Un sencillo diccionario escolar nos define que el tirano es quien abusa del poder en sus manos y el dictador se impone, por encima de las leyes, lo que es igual a un déspota, que habita en cualquier sociedad, siendo inaceptable en los sistemas democráticos. Resulta que el candidato presidencial para unas elecciones primarias de la nomenclatura «G4» de la familia Ramos D’Agostino, al ser consultada su opinión acerca de que si Nicolás Maduro es un tirano o dictador, olímpicamente respondió que sería una irresponsabilidad de su parte calificarlo como tal. Semejante declaración no puede pasar inadvertida, no por este típico «diente roto» de la politiquería del siglo XXI venezolano, sino por los intereses familiares que representa, que se evidencian, coincidiendo con otras organizaciones políticas, en no debatir cuestiones muy puntuales que interpreten la realidad del país, para salir de un régimen autocrático que se aferra al poder, por darle protección a unos miles de beneficiarios de ilícitos de todo tipo, con el agravante de violaciones de derechos humanos, en conocimiento de la Corte Penal Internacional.
De allí, la ausencia de discurso en algunos políticos, que no salen de la cantaleta ¡Unidad, unidad, unidad! que nos remite a la filosófica expresión shakesperiana «Algo huele feo en Dinamarca». Tres hechos recientes nos ponen capciosos: la trama Pdvsa, la evasión a discutirse el deterioro salarial del venezolano y la Ley de Extinción de Dominio que el ciudadano común ignora, tampoco le interesa, porque la misma está dirigida a los políticos que le estorben al régimen, así de sencillo, entendiendo ahora por qué tanto silencio en «Dinamarca», por lo que calladitos se ven mejor.
En ese sentido, la respuesta a la periodista Carla Angola del candidato en cuestión, consecuente con su pasado chavista, precisamente por razones familiares, que dejan corto al nepotismo de los hermanos Monagas en el siglo XIX, fantasma en el XXI, con lo cual ni es chicha ni limonada-.
Por supuesto, la declaración del mandadero, respaldado por una dolarizada clientela, delata a una generación delincuencial que entiende que el poder se alcanza corrompiéndose y corrompiendo, de lo que tiene experiencia su promotor desde cuando era jefe de los diputados de la «Comisión de Contraloría» y desincorporaba a quien estuviese dispuesto a apoyar investigaciones que involucraran adecos -y lo digo con propiedad-; por cierto, en una ocasión le propusimos modificar la Ley de Salvaguarda del Patrimonio Público para agregar un solo artículo, que permitiera, a fines de protocolizar la adquisición o venta de bienes muebles e inmuebles de funcionarios, exigir la declaración jurada de bienes y de impuestos sobre la renta.
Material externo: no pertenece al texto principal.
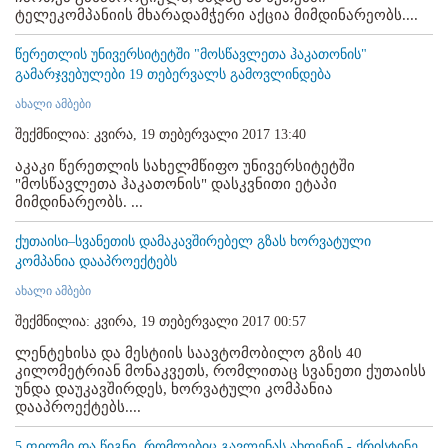
ტელეკომპანიის მხარადამჭერი აქცია მიმდინარეობს....
წერეთლის უნივერსიტეტში "მოსწავლეთა ჰაკათონის"
გამარჯვებულები 19 თებერვალს გამოვლინდება
ახალი ამბები
შექმნილია: კვირა, 19 თებერვალი 2017 13:40
აკაკი წერეთლის სახელმწიფო უნივერსიტეტში
"მოსწავლეთა ჰაკათონის" დასკვნითი ეტაპი
მიმდინარეობს. ...
ქუთაისი–სვანეთის დამაკავშირებელ გზას ხორვატული
კომპანია დააპროექტებს
ახალი ამბები
შექმნილია: კვირა, 19 თებერვალი 2017 00:57
ლენტეხისა და მესტიის საავტომობილო გზის 40
კილომეტრიან მონაკვეთს, რომლითაც სვანეთი ქუთაისს
უნდა დაუკავშირდეს, ხორვატული კომპანია
დააპროექტებს....
5 ფილმი და წიგნი, რომლებიც გავლენას ახდენენ - ქრისტინე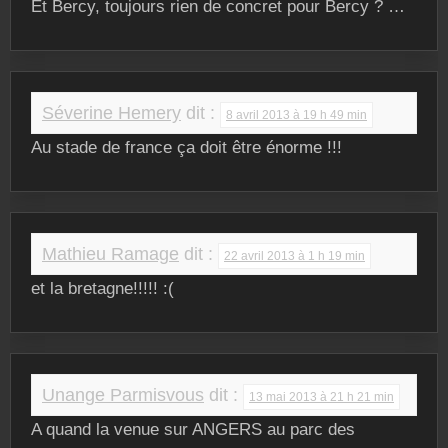
Et Bercy, toujours rien de concret pour Bercy ? …
Séverine Hemery
dit :
8 avril 2013 à 19 h 49 min
Au stade de france ça doit être énorme !!!
Mathieu Ramage
dit :
22 avril 2013 à 1 h 19 min
et la bretagne!!!!! :(
Unange Parmisvous
dit :
13 mai 2013 à 21 h 21 min
A quand la venue sur ANGERS au parc des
Su respuesta fue que caería la mitad del país preso.
Aquella respuesta fue construyendo una política de utilización de la corrupción, para corromper y corromperse, a los fines de acceder al poder, donde el chantaje e intimidación tendrían un papel importante. Célebre fueron las expresiones de Oswaldo Álvarez Paz: «Donde hay un copeyano corrupto, hay un adeco cómplice o viceversa»… y más patética no pudo ser la amenaza del sindicalista Antonio Ríos: «Si me acusan, hablo». Todo, en el marco de la «sociedad de cómplices» que denunciara en 1840 Tomás Lander, de lo que no se equivocó y por eso estamos como estamos y al buen decir de don Oscar Yanes: «Así son las cosas», por lo que seguimos igualitos y de mal en peor.